Background: Infrared micro-spectral imaging (IRMSI) is a novel optical technique that can provide a rapid measurement of sample biochemistry and identify variations that occur between healthy and abnormal cells and tissues. The advantage of this method is that it is objective and provides reproducible results, independent of fatigue, experience and inter-observer variability. This abstract provides a review of this technology applied to both cytology (Spectral Cytopatholgy, SCP) and histology (Spectral Histopathology, SHP) samples.

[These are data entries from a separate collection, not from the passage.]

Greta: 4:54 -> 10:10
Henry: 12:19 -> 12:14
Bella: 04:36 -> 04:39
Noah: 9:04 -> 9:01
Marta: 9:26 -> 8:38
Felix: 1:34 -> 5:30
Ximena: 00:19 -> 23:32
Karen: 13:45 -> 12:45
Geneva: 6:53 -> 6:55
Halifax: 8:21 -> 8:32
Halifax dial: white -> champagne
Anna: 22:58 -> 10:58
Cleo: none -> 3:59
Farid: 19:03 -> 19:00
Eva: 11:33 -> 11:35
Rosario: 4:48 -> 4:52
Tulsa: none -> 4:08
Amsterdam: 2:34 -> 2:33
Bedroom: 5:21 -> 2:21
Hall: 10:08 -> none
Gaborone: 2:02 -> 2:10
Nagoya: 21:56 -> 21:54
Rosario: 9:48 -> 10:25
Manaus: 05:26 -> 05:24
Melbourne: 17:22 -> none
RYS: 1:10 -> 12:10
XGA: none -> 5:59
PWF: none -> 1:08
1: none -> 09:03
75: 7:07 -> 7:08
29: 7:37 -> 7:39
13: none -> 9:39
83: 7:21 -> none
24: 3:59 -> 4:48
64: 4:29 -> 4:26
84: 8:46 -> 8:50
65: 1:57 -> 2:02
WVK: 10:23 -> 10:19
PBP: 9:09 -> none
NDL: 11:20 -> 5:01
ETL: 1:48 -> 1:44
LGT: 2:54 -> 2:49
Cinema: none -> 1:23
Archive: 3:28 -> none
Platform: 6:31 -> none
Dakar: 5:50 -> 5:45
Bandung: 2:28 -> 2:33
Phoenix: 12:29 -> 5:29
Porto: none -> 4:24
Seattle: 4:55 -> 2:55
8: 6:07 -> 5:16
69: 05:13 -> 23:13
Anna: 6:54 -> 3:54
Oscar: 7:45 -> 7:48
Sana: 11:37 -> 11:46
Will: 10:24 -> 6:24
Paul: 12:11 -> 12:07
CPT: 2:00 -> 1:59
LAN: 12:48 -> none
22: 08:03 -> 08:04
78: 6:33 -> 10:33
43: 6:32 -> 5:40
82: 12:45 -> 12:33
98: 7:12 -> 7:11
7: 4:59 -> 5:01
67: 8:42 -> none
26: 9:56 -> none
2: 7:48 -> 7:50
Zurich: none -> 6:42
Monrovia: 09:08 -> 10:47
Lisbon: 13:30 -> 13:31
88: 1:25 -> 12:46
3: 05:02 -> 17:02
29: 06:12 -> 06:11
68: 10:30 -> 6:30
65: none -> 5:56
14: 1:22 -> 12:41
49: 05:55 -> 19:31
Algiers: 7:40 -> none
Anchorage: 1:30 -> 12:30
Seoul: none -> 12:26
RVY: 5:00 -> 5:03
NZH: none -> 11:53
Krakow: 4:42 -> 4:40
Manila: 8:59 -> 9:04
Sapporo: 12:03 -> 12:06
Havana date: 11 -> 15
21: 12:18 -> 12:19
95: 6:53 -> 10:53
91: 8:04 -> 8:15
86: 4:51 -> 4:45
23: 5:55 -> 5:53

Design: Unstained tissue or exfoliated cells are prepared onto infrared (IR) microscope slides and analysed by IRMSI. Specimens were interrogated by a beam of IR light that samples pixels (6.25 µm x 6.25 µm in size) from areas of interest. Each recorded IR image may consist between 25,000 and 500,000 complete IR spectra that describe the discrete biochemistry of the sample at each pixel co-ordinate. Mutlivariate methods of data analysis are used to classify and diagnose the sample spectra correlated against conventional histopathology, cytopathology, IHC and viral DNA testing.
Results: Proof of concept studies have been done on various specimen types by use of SHP. These include tissue sections from cervix, breast, colon, oral, nasopharynx, lung, thyroid and lymph nodes. More recent studies have focused on the application of this technique on Fine Needle Aspirate (FNA) specimens. Currently, acquistion of spectral images from tissue micro-arrays with high patient numbers is underway to develop a robust automated spectral method for lung cancer typing. Similar studies have been done on cervical, bladder, nasopharyngeal, and oral exfoliated samples by use of SCP. Present investigations are focused on the identification of pre-cancerous stages of disease and the detection of viral infections in squamous cells of the oral cavity and cervix.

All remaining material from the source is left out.